In 1946, the Globe reported that Joplin had been chosen as the hometown of the Bumsteads — Dagwood, Blondie and their children. Their hometown was revealed in an interview given to Cosmopolitan magazine that summer. The comic created by Chic Young, "Blondie," was appearing in The Joplin News Herald at the time, as well as more than 600 other U.S. newspapers and more than 100 papers in 29 other countries.
"That Young has selected Joplin as a typical American hometown in the number one comic strip of the world is indeed a compliment to this community," the editors opined.
Joplin residents jumped into the act, with the YMCA creating a fictional scholarship for the Bumstead's son, Alexander, for example, and Joplin scouts naming him an honorary member.
So I found it a bit ironic when, in the strip a couple of weeks ago, Dagwood dressed as none other than Beetle Bailey for Halloween.
There is one other comic with a (possible) local connection worth mentioning.

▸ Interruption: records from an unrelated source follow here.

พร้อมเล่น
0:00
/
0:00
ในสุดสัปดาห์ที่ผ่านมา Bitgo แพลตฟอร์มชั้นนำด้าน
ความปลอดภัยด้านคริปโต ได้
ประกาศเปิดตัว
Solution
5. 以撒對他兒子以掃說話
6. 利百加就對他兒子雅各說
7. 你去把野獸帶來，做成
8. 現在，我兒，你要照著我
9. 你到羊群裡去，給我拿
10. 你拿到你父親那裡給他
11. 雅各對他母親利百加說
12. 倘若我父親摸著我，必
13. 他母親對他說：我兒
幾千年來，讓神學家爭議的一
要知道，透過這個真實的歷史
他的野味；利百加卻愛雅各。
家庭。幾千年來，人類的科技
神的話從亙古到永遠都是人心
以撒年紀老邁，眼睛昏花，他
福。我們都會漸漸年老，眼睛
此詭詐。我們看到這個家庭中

"Li'l Abner" ran for more than four decades, and while it is not clear exactly where the fictional Dogpatch was located (initially, it was thought to be in Kentucky) a theme park by that name opened in the Ozarks, south of Harrison, Arkansas, more than 50 years ago. It stayed open only a few years, and a lot of people around the region have fond memories of the place.

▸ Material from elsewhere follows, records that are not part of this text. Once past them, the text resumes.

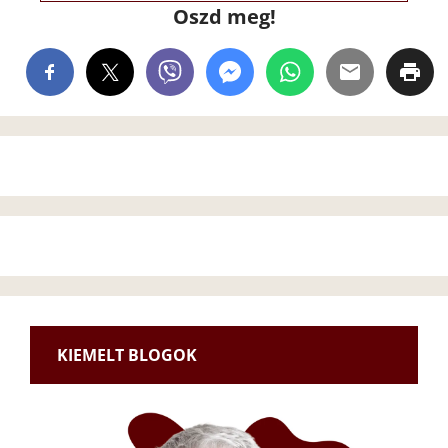
Oszd meg!
KIEMELT BLOGOK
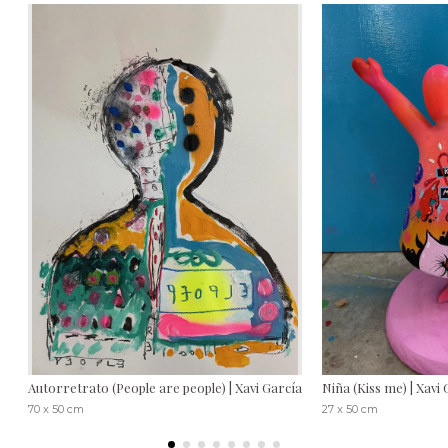
Autorretrato (People are people) | Xavi García
Niña (Kiss me) | Xavi
70 x 50 cm
27 x 50 cm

Now, I tell you these stories in order to set the stage for something — The Joplin Globe would like to know what you think of our daily and Sunday comic line-up, and we are inviting you to take attached survey. It will run in the paper and online — joplinglobe.com — for the next two weeks.
Let us know what you like, what you don't like, and if you know of a comic you think we should carry, please tell us that, too. We will be looking to improve the line-up.
We'll tell your the results of the survey after it wraps up.
Those who return the survey with a name and telephone number will be eligible for a drawing, as we will give away some umbrellas, beach towels and aprons decorated with characters from our comics.
Thanks for your help.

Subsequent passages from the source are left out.